Reitor da UFPA,Emanuel Tourinho, perde prazo e universidade fica sem cursos de graduação do `Forma Pará´
Notícia do dia 20/07/2022
DEAMAZÔNIA BELÉM, AM - O reitor da Universidade Federal do Pará, Emanuel Tourinho, 'boicotou' o convênio com o governo do Estado e a UFPA ficou sem a verba do programa que visa oferecer cursos de graduação e especialização para jovens das cidades do interior. A informação consta em Nota da própria Secretaria de Ciência, Tecnologia e Educação Superior Profissional e Tecnológica (Sectet), onde consta que o reitor perdeu o prazo para o programa Forma Pará.
O convênio de cooperação técnica foi assinado no dia 24 de junho pela secretária da Sectet, Edilza Fontes, e também pelo diretor executivo da Fadesp, Roberto Barreto.
Porém, o reitor, mesmo avisado, não assinou o documento. Ou seja, deixou que entrasse no prazo de vedações do período eleitoral. Por conta disso a Sectet cancelou o convênio.

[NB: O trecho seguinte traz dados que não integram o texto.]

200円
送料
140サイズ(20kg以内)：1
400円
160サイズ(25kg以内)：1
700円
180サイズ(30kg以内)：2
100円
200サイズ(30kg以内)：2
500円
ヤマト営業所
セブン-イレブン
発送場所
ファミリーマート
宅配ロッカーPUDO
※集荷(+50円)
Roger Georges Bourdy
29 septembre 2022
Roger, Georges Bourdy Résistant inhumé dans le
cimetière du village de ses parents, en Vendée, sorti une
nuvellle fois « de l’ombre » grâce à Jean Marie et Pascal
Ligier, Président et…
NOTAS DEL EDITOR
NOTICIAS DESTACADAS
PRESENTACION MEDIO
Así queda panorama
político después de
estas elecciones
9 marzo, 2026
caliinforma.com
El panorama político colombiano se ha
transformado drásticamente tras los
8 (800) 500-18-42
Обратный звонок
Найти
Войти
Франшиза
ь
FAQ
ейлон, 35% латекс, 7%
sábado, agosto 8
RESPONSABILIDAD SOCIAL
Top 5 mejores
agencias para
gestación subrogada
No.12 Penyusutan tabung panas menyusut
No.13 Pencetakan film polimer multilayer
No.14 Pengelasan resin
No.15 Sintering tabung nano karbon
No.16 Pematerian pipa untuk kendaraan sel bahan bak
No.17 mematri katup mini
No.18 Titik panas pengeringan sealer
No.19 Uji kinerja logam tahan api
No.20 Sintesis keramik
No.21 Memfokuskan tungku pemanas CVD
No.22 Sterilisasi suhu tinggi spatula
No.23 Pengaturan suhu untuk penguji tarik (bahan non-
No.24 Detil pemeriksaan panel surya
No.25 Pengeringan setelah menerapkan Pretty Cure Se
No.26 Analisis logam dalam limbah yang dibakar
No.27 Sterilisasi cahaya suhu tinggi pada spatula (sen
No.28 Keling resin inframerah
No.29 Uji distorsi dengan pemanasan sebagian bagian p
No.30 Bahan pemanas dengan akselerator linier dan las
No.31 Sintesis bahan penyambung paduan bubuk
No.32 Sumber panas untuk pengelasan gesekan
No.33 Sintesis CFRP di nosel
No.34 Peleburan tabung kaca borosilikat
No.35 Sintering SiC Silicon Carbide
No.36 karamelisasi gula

“Entretanto, faltava ainda assinatura da reitoria da Universidade que, mesmo sendo alertada a respeito dos prazos legais, só o fez no fia 8 de julho (fora do prazo). Desta forma tornou-se legalmente inviável a transferência de recursos financeiros para a UFPSA, gerando a necessidade de revogação do convênio, o que será celebrado normalmente após o período eleitoral ”, diz a Sectet, em Nota.
Está é a segunda vez que o Forma Pará não avança na gestão de Tourinho. O reitor foi reeleito para o cargo.
A Secretária de Ciência, Tecnologia e Educação Superior Profissional e Tecnológica esclareceu ainda na Nota que o convênio foi cancelado por orientações da Procuradoria Geral do Estado, com base no manual das eleições 2022, o qual prevê como não recomendável a celebração de novos convênios financeiros ou aditamento destes, no período eleitoral ( três meses que antecedem o pleito), em especial as avenças que tenham como parte órgãos/entidades da Administração Pública.
“Embora a referida vedação do artigo 73,VI, alínea ‘a’ da Lei Federal no 9.504/1997 se resuma às transferências voluntárias de recursos, não abrangendo atos preparatórios e a assinatura de convênios, optou-se por evitar celebrações dessa espécie para que não se cogite, em nenhuma hipótese, práticas eleitoreiras’, conclui o documento do governo.